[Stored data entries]

======

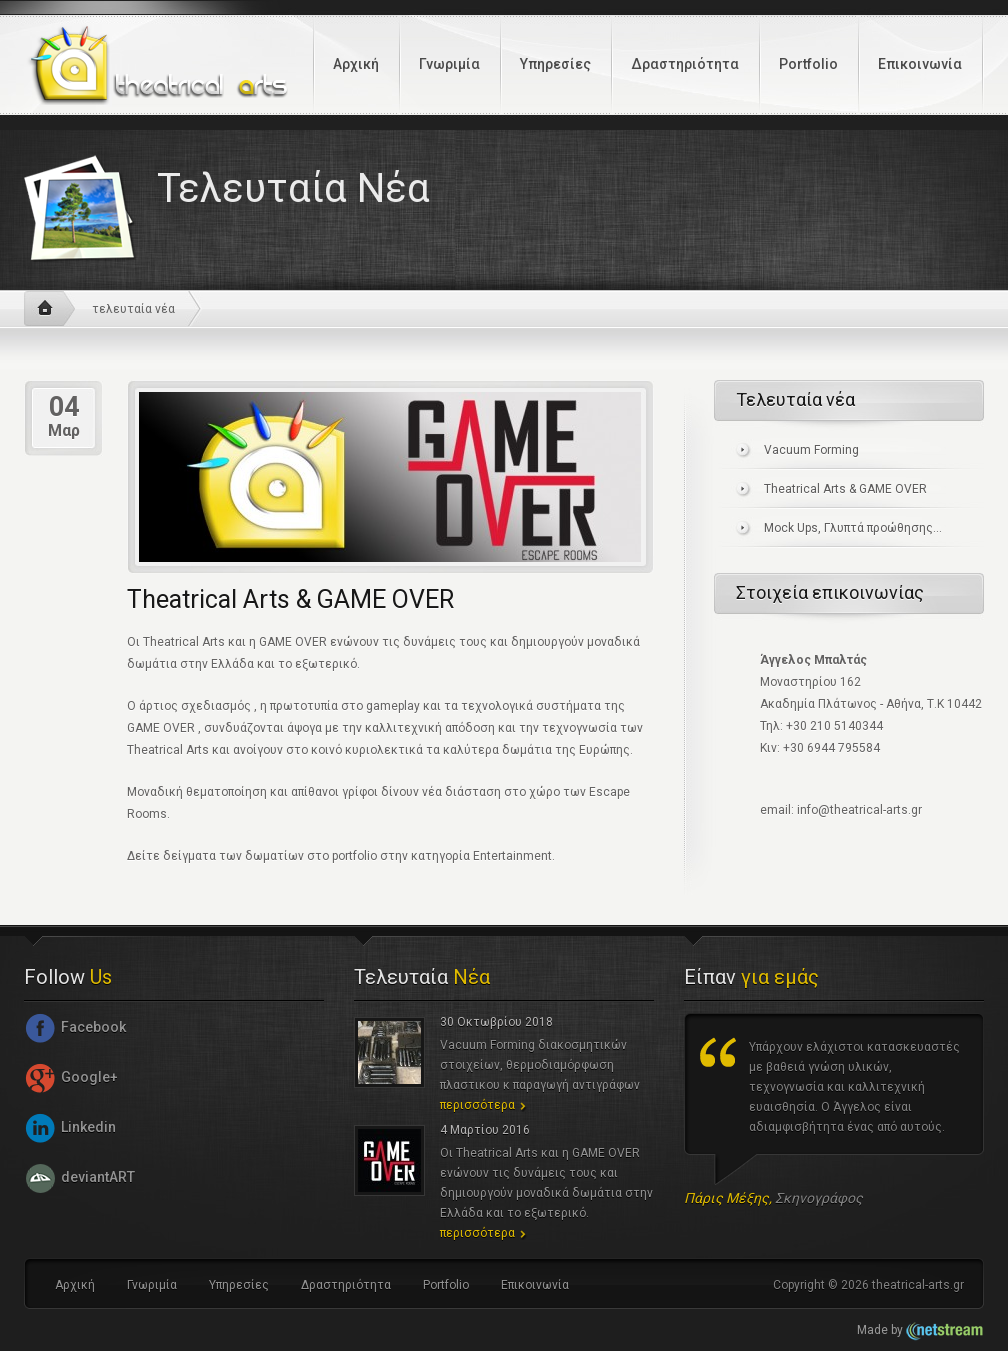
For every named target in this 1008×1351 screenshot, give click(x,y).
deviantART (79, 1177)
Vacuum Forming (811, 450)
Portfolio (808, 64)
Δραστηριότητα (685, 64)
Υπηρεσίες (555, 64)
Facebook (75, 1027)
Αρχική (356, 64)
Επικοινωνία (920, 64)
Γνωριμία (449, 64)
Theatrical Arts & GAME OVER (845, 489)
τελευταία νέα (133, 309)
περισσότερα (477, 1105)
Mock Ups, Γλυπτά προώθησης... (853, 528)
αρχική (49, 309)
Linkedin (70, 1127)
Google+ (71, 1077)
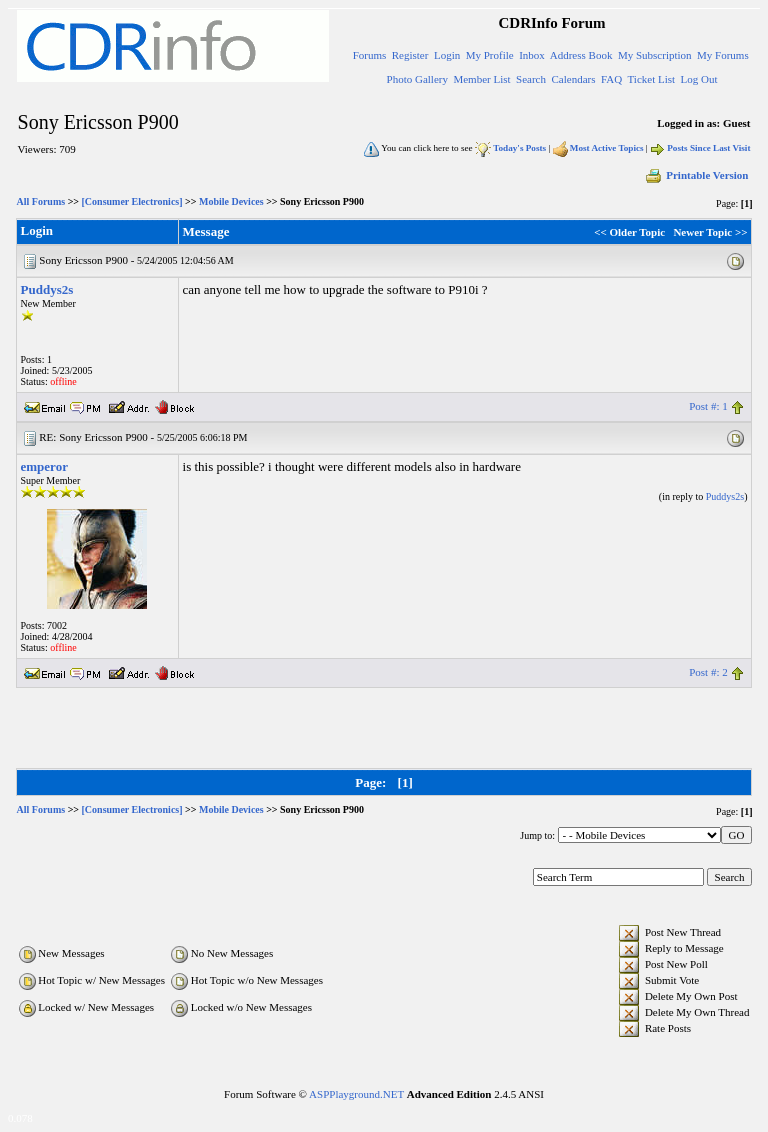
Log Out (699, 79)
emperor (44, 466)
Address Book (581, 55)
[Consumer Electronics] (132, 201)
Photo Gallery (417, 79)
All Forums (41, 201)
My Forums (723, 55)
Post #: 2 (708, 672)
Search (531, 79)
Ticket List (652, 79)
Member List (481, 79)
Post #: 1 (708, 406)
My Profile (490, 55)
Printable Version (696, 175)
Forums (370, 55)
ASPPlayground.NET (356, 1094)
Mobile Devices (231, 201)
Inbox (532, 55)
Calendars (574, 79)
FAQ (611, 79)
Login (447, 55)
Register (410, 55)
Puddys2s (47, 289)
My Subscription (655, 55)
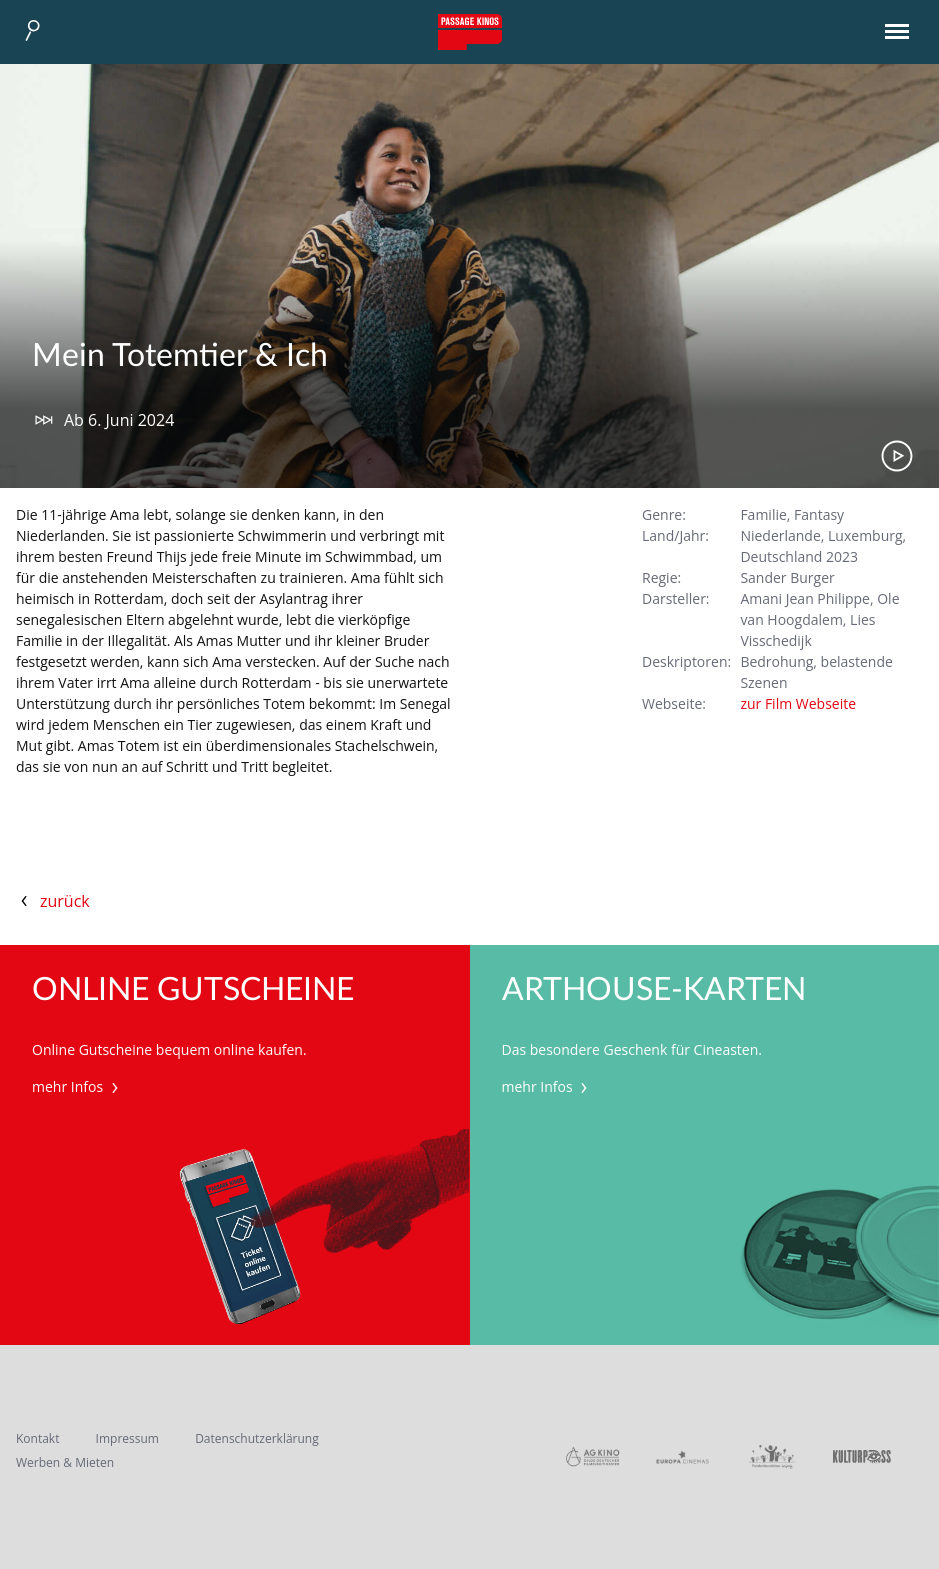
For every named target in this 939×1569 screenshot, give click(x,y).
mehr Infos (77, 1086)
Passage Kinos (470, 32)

======

--- WHAT YOU SHOULD DO ---
All of the records above are to be copied exactly, minus the pictures.

--- TASK OUTPUT ---
For every named target in this 1008×1351 screenshot, give click(x,y).
deviantART (79, 1177)
Vacuum Forming (811, 450)
Portfolio (808, 64)
Δραστηριότητα (685, 64)
Υπηρεσίες (555, 64)
Facebook (75, 1027)
Αρχική (356, 64)
Επικοινωνία (920, 64)
Γνωριμία (449, 64)
Theatrical Arts & GAME OVER (845, 489)
τελευταία νέα (133, 309)
περισσότερα (477, 1105)
Mock Ups, Γλυπτά προώθησης... (853, 528)
αρχική (49, 309)
Linkedin (70, 1127)
Google+ (71, 1077)
Log Out (699, 79)
emperor (44, 466)
Address Book (581, 55)
[Consumer Electronics] (132, 201)
Photo Gallery (417, 79)
All Forums (41, 201)
My Forums (723, 55)
Post #: 2 (708, 672)
Search (531, 79)
Ticket List (652, 79)
Member List (481, 79)
Post #: 1 (708, 406)
My Profile (490, 55)
Printable Version (696, 175)
Forums (370, 55)
ASPPlayground.NET (356, 1094)
Mobile Devices (231, 201)
Inbox (532, 55)
Calendars (574, 79)
FAQ (611, 79)
Login (447, 55)
Register (410, 55)
Puddys2s (47, 289)
My Subscription (655, 55)
For every named target in this 939×1569 screenshot, give click(x,y).
mehr Infos (77, 1086)
Passage Kinos (470, 32)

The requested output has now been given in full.